In Fayetteville, Arkansas I had the opportunity to meet other General Managers from the Midwest like Lindy Bannister from the very successful Minneapolis co-op, The Wedge.  Lindy has a vast knowledge of what the co-op business model can achieve, and I enjoyed the conversations we had about many ways a co-op can help provide a wide-range of goods and services to its community.  One way The Wedge and other Twin Cities’ co-ops do this is through a cooperative educational program called Midwest Food Connection.  They offer programs and resources that teach kids in the schools about eating locally and seasonally.

In Phoenix, Arizona I met with community leaders of all ages that gathered together for a two day conference to discuss ideas and form action plans to make healthy food available to everyone in their community.  This was the first conference I had attended where teens, farmers, community leaders and business people came together to think collaboratively how to solve big problems like inner-city “food deserts” and greater access to healthy food for all.  One of the highlights for me was when a Hopi woman from Arizona got up and talked about how her ancestors have farmed the desert for hundreds of years and that the desert to her people was a place of  bounty.  This was a big eye-opening experience for me and offered new perspectives and ideas about food and place.

In Seattle, Washington I attended a workshop that is part of a six month program to train new co-op General Managers.  It is intense work focused on subjects like finances, working with a board and marketing to name a few.  It was also nice to talk one on one with other managers about the challenges of managing a food co-op and discuss our hopes and dreams of the businesses we represent.  On our final evening, we went as a group to a restaurant called Fare Start.  Fare Start is a culinary job training and placement program for homeless and disadvantaged people living on the streets of Seattle.  Local chefs train homeless individuals through a 16-week culinary program that prepares them to get jobs in the restaurant industry.  The night we were there, Fare Start was graduating four students who talked about their own personal journey to get to this point in their lives.  They were all excited about their next jobs in the restaurant business and beginning a new life.  There were many napkins on the tables being used as tissues that evening, including my own.

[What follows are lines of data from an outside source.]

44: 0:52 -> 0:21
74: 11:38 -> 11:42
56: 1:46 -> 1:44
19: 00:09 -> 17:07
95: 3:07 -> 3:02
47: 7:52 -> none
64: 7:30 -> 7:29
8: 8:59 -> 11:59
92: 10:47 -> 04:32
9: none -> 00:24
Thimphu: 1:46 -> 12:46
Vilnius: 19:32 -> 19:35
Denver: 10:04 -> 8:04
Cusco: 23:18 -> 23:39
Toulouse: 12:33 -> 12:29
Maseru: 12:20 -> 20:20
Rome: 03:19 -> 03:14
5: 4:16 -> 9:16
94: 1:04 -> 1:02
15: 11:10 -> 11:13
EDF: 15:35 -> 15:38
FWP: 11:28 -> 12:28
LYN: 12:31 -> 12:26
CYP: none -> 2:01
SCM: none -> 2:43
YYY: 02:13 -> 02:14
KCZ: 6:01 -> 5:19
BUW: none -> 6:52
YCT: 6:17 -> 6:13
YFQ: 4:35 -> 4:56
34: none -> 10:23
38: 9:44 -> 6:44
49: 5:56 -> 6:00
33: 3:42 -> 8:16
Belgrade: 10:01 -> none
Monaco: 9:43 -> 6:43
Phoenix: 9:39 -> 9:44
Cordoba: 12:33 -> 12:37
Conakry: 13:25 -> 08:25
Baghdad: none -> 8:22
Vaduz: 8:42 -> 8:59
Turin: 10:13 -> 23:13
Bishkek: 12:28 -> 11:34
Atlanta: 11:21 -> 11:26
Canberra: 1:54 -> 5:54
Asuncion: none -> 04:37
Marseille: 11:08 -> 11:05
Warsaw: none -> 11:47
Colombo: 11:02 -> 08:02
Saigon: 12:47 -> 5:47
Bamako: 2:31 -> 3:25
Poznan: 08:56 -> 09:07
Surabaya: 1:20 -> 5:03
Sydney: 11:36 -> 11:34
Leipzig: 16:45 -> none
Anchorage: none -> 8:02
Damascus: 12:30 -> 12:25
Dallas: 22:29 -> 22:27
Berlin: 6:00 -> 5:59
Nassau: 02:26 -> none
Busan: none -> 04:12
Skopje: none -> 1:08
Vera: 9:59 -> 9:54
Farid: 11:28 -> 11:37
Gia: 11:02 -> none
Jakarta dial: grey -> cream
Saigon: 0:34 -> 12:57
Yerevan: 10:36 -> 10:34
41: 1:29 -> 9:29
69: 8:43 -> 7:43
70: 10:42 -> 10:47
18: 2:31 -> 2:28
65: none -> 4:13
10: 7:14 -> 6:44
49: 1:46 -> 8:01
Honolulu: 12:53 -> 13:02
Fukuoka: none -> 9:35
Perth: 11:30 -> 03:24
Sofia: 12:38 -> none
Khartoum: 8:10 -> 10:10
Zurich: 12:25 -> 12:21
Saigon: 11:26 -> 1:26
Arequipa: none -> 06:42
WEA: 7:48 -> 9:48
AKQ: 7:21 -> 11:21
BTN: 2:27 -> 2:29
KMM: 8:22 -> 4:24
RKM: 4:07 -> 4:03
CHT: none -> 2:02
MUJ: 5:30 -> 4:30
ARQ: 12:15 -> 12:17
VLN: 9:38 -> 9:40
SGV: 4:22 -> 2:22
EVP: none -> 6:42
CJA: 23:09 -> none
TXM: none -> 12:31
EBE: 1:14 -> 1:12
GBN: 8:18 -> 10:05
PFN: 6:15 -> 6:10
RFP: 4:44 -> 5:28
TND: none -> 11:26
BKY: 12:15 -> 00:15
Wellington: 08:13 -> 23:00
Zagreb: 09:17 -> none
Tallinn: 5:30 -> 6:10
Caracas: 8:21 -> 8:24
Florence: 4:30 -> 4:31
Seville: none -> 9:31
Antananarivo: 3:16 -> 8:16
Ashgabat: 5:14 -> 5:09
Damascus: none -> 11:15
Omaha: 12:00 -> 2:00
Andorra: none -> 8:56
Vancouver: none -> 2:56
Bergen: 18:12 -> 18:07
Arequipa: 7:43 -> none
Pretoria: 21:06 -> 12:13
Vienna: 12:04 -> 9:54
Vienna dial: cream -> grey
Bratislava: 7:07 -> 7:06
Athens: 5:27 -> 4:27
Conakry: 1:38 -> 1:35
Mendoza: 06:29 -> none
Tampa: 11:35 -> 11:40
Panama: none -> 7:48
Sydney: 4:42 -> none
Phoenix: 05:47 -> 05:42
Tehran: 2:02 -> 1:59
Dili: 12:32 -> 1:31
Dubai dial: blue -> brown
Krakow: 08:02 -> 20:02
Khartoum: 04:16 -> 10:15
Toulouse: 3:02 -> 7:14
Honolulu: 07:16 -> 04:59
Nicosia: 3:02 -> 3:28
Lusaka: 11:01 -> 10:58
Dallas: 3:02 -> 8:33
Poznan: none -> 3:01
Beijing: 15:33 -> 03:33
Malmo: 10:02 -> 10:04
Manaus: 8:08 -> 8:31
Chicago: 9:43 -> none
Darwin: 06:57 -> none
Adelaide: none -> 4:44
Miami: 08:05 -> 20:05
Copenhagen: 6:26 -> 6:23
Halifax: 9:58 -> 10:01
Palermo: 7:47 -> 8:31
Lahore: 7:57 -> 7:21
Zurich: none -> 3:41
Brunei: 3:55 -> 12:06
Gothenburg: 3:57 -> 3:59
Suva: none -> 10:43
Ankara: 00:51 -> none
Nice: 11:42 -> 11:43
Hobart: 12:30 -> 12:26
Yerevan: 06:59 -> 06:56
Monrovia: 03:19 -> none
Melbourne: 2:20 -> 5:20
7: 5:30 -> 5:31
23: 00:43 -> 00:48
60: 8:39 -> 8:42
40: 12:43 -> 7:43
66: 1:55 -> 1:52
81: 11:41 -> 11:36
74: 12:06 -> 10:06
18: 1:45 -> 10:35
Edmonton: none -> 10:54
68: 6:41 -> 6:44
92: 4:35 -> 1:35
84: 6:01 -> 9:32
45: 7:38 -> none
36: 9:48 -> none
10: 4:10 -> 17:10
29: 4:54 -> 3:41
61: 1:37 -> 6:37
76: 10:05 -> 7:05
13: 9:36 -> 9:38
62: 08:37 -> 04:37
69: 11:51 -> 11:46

Food transforms lives.  And that’s what we are doing right here in Decorah, Iowa, in many different ways.  The Kellogg Food & Fitness Initiative is connecting students in a six-county region to how food is grown and how they can participate in activities to promote healthier eating and healthier lifestyles for themselves, their teachers and their families.  David Cavagnarro and The Pepperfield Project is teaching people of all ages how to improve their quality of lives through the whole process of growing, harvesting, cooking, and sharing of food.  There are many stories of young families who have moved to this area with an idea that they could produce a quality product, sell it, and make a living.  It seems to be working.  I see more and more options of locally produced items in our local grocery stores and restaurants which can only benefit all of us who are in the business of selling food.

But the sweetest parts of this journey for me so far have been the days right here in Decorah, IA.  I’ve lived and worked in Decorah for almost fourteen years, but I feel the last two months in my job at the Co-op have done more than anything else to welcome me to this community of people connected through food.  It is an exciting and important journey to be on, and I hope to keep meeting new friends along the way.